Looking at inflation reports and the employment situation within the PMI data, it becomes evident that manufacturers, in an attempt to offset tariff costs, have resorted to raising final product prices (passing costs to the consumer) and reducing demand for labor. This situation carries slight signs of stagflation, with the burden of tariffs falling more heavily on the industrial sector.
The Impact of Data on the Market
Unlike in the past when the services PMI held greater importance, now, due to tariff challenges, the manufacturing PMI is in the spotlight.
If the data comes in higher than expected, it is interpreted as a sign of improvement in the manufacturing sector, leading to a strengthening of the dollar and a decline in the euro. The reaction of risk markets and gold depends on the details of the data; if the index growth results from improved employment or new orders, risk markets benefit. However, if the index growth stems from rising raw material prices without employment growth, it will not be favorable for risk markets. Of course, in the short term after the release, the market reacts only slightly to these factors.
If the data comes in lower than expected, the dollar weakens and the euro strengthens. For risk markets and gold, expectations of interest rate cuts and the inflation index are significant; if the price index shows a decline, inflation concerns ease slightly, supporting the case for rate cuts. In this scenario, risk markets and gold benefit. But if the inflation index still indicates high costs, it supports maintaining interest rates and weakens risk markets and gold.
Flash Services PMI
News release day: Thursday, July 24
The conditions in the services sector are also quite similar to manufacturing; however, companies, due to weak demand, lack the ability to pass on costs to consumers. The ISM Services PMI has barely remained in expansion territory, and managers have pointed to significant uncertainty.
In the services sector, companies are also laying off employees due to uncertainty and weak demand. This has led to a three month employment recession in the services sector.

There is also a possibility of inflation spilling over from the manufacturing sector into services, as continued inflation may increase the likelihood of wage increase demands from employees, thereby creating cost pressure on inflation in this sector.
The Impact of Data on the Market
In the current environment, the Services PMI holds less importance than before, as due to the wave of tariffs, market attention has shifted toward the manufacturing sector.
If the data comes in higher than expected, it is seen as a sign of growth in the services sector, leading to a strengthening of the dollar and a weakening of the euro. The reaction of risk markets and gold depends on the data details. If the details show inflation growth alongside weakening employment and business activity, it generates a risk off sentiment and, if such signs persist in the medium term, it will be negative for risk markets and positive for gold.

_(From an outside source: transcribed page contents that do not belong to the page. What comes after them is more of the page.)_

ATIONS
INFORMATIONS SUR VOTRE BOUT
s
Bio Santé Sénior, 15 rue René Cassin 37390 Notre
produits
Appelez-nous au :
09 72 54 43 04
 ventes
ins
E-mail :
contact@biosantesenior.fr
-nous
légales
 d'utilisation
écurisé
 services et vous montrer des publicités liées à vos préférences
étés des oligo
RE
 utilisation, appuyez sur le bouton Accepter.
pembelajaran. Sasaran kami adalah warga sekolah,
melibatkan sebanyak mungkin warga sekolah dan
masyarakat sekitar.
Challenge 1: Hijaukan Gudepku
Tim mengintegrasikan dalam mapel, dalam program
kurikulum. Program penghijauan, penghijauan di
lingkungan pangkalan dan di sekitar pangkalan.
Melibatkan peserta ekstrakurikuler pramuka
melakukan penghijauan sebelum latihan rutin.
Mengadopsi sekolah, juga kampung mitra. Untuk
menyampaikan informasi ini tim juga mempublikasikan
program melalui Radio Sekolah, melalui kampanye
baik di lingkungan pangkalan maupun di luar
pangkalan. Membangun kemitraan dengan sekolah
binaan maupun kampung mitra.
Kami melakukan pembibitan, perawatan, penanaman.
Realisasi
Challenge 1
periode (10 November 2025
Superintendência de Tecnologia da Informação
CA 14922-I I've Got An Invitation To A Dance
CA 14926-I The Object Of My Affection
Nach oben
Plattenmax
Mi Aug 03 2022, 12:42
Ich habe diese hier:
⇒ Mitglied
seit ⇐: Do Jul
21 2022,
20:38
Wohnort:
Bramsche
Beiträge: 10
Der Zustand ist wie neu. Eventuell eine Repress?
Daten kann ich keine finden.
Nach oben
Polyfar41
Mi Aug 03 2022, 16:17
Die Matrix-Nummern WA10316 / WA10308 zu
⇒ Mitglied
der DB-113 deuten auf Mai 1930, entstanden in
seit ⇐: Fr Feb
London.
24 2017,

Conversely, if the data comes in lower than expected, the dollar weakens and the euro strengthens. For risk markets and gold, if the index decline is due to a reduction in final product prices, it weakens interest rate cut expectations and benefits risk markets. However, if the weakness in the PMI stems from declines in employment and business activity indicators, the data will be negative for risk markets and supportive of gold.